Similarly I think "single experiments diverge significantly" sums the experimental results correctly.
"In addition such models assume ..." I agree with this general comment, and I changed this paragraph to reflect these comments.
Reviewer 2
a)PCA - see response to reviewer 1
b) I added an original citation for BCM
c) Accepted, thanks
d) As described above, I did keep the phenomenological models discussion short, because of space limitations and because other articles cover these types of models (BCM, PCA, and part of STDP).
e) Thanks
f) I can add a continuous curve to 1i, but I think this will be better paced in an STDP article.
g) In the experimental literature, as well as in Fig 1d-f of this article a pairing protocol is one in which the postsynaptic cell is depolarized while a low frequency stimulus is presented presynaptically. However, since this terminology is indeed confusing, I changed the text in this sentence.
Reviewer 3
Regarding the general comments see above.
specific comments: a) I added a reference to the original BCM (1982) and to Sejnowski (1977). Again, I had these papers in the first drafts, but cut them out to reduce the number of references. I hope the editors do not know how to count :)
b) Limitation of spike timing based models. I added a paragraph to reflect these concerns at the end of the spike timing dependent models subsection.
c) There are several concerns here. The first is that I talk mostly about my own work. I think I cite other similar work as well, and bring my work as an example of this approach, but I do cite other similar works. In the new version I cite more. Second "... specify what kind of long term modification ..." I agree that there are many types of long term plasticity, that differ between systems, layers, specific synapses. In a research article it would eb best to account for one type. However, since this is a broad review, I do not want to restrict myself to one system etc. I included new text in the paper to explain these points. Third, pre vs. post site of expression. This is very important, but I don't think I have space to do this issue justice and in addition this is a review of models, and models of plasticity have to the best of my knowledge not addressed this issue explicitly.
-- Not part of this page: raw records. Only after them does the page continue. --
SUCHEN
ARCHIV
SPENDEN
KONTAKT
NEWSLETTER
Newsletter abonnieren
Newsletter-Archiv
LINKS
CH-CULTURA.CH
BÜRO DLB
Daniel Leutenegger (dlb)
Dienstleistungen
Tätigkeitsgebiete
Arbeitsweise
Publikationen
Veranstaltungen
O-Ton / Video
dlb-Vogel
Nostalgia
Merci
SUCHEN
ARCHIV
d) There is plasticity that does not depend on back spikes, for example pairing induced plasticity, and possibly low frequency induced LTD. In addition there might be local spike events that do not originate in the soma. Biophysical models have indeed modeled some plasticity in the absence of back spikes, and it will not be difficult to model plasticity in a compartmental model due to local spikes. However, 1. I do not have much space for this. 2. I am not sure if there are published models of plasticity due to local spikes, and remember this is primarily a review of models. However, I did include one sentence about this at the end of the spike timing dependent plasticity section, and another note when in the calcium dependent models section.
Reviewer 1 again: I'm happy with these changes -- nice article -- I'll hit accept but request you please fix the typos using a spell-check and make sure each sentence starts with a Capital etc. :-)
Reviewer 2 again: Shaped up nicely ... and I actually learned something new about PCA.